§ **What is required**
State, as a number alone, how many lines of the entries contain the word "Urdes".
======== Dataset ========
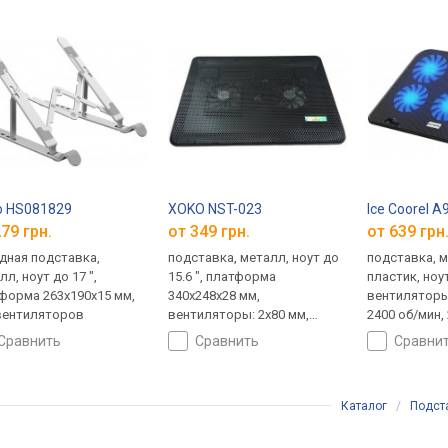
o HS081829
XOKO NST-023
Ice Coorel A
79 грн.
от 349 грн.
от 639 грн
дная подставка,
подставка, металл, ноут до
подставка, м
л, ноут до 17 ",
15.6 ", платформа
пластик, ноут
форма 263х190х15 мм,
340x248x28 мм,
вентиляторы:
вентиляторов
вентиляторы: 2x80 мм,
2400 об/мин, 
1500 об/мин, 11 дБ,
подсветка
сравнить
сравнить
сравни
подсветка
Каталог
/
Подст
========
======== Dataset ========
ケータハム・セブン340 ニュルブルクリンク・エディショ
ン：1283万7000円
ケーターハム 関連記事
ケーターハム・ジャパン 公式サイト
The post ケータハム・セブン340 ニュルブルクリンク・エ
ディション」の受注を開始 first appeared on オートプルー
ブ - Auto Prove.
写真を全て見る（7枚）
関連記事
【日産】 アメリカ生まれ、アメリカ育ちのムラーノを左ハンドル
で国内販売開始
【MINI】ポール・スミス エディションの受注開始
========
======== Dataset ========
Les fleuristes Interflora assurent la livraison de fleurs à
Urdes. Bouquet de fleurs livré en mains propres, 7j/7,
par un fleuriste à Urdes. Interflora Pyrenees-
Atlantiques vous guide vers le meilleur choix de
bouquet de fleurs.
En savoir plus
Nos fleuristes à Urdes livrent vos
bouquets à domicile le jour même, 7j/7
========
§ **Answer section**
3